The UK head of the Financial Services authority warned that the age of cheap credit may be over.

In an interview on BBC radio, Hector Sants said he did not think financial markets would return to where they were before the global credit crunch which has caused turmoil across world markets in recent months.

"I don't think markets are ever going to return to the way they were," Mr Sants said. "The idea that at some point they will go back to normal, I think, is a misnomer.

"The new normal will be different from the way that markets behaved in the past."

Mr Sants said he believed banks would revert to more old-fashioned and straightforward ways of lending, and would retreat from more complicated products which allow them to package and sell on cheap loans.

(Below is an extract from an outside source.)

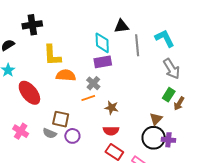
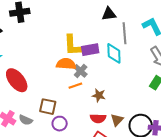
cyan diamond: (102, 43) -> (114, 53), moved
yellow L-shape: (52, 55) -> (72, 45), moved
orange semicircle: (66, 75) -> (66, 64), moved
brown triangle: (156, 119) -> (117, 120), moved
gray semicircle: (50, 133) -> (26, 120), moved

"We still believe that that will be doable, but probably using simpler and more understandable vehicles which investors who are buying this dispersed risk can have greater confidence in," he said.

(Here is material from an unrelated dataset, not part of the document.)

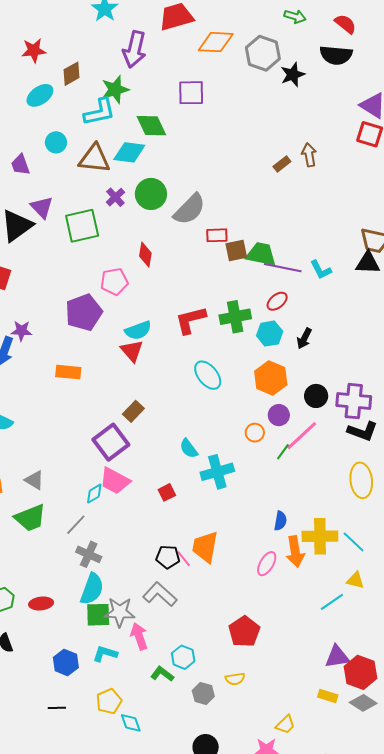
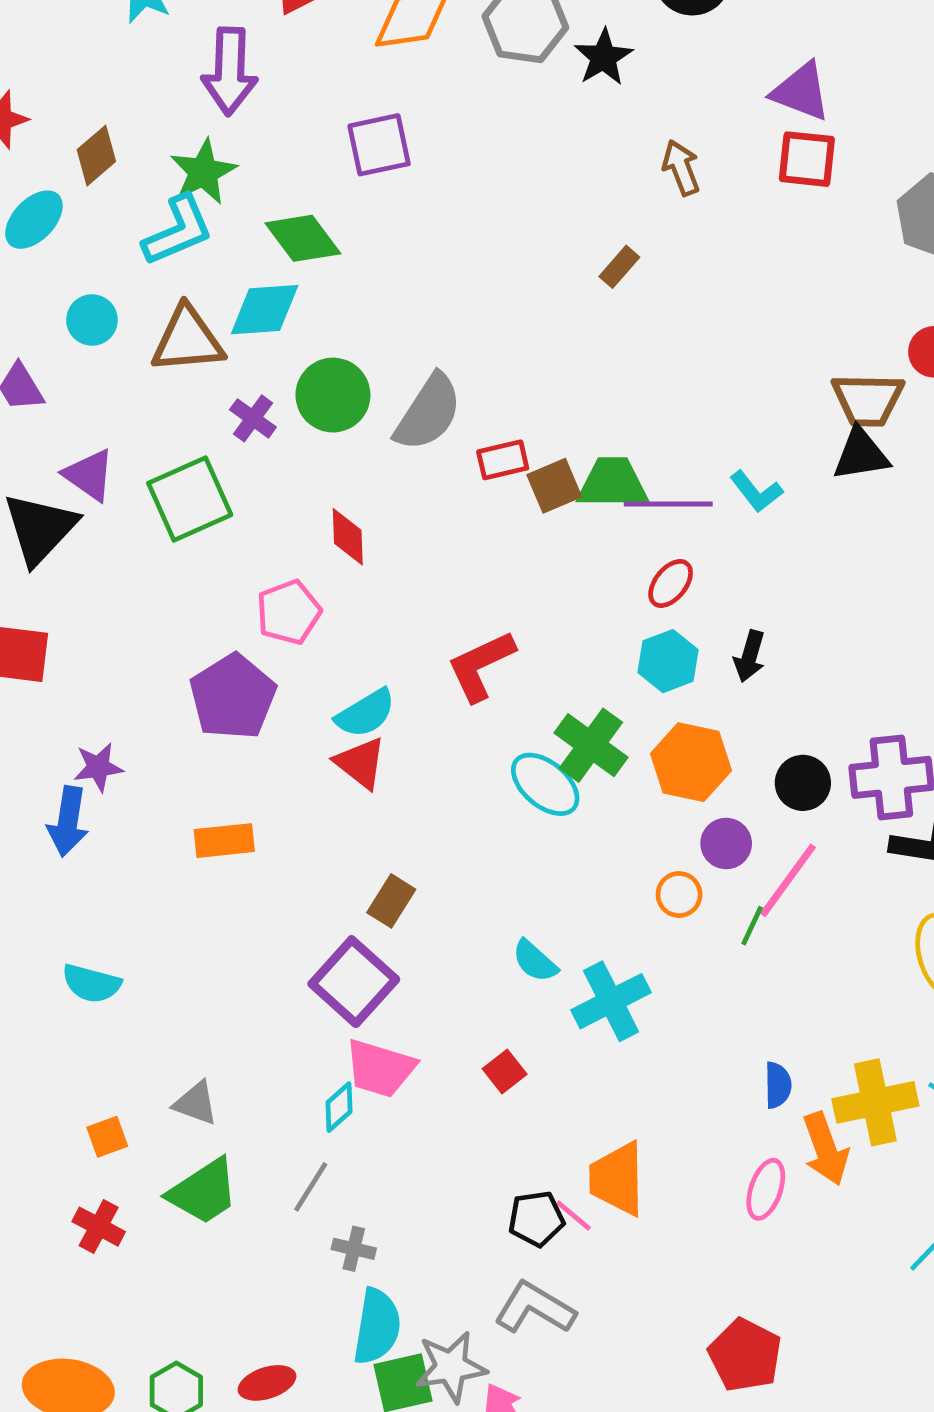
brown arrow: (309, 155) -> (681, 168), moved
green cross: (235, 317) -> (591, 745), moved, turned -32
gray cross: (89, 554) -> (354, 1249), size x0.7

This, he said, could mean the costs of borrowing for consumers was likely to rise.

"If we do see... as is generally forecast, a deterioration in the real economy, consumers will find paying their financial obligations more difficult than they were in the past," he said.

Mr Sants also stressed that banks and financial firms must be as rigorous as possible about not mis-selling products and ensuring consumers genuinely understood what they were getting.

"This strategic rebalancing may further effect the availability and price of credit, but from a regulators point of view that is not necessarily a bad thing," he said.

"Easy credit is not necessarily good for either consumers or the economy in the long term."

Mr Sants also criticised banks' remuneration systems, suggesting that the culture of paying out big bonuses to employees might encourage excessive risk taking.

"There is a risk that the remuneration structures are too short term and that they do incentivise behaviour which is not helpful in terms of maintaining long-term financial stability."

The banking sector was rocked last September by the near-collapse of Northern Rock and a run on its deposits after a global credit crunch forced the country's fifth-largest mortgage lender to turn to the Bank of England for funds.

Mr Sants, whose FSA has come under fire for its role in the Northern Rock saga, conceded his organisation could have managed the situation better, and should have ensured Northern Rock's management were more aware of the risks they were running.

"We were clear from the outset that the standard of supervision of Northern Rock was not acceptable to us," he said. "That needs to be addressed."

The FSA is due to publish the conclusions of its review of the Northern Rock crisis at the end of next month.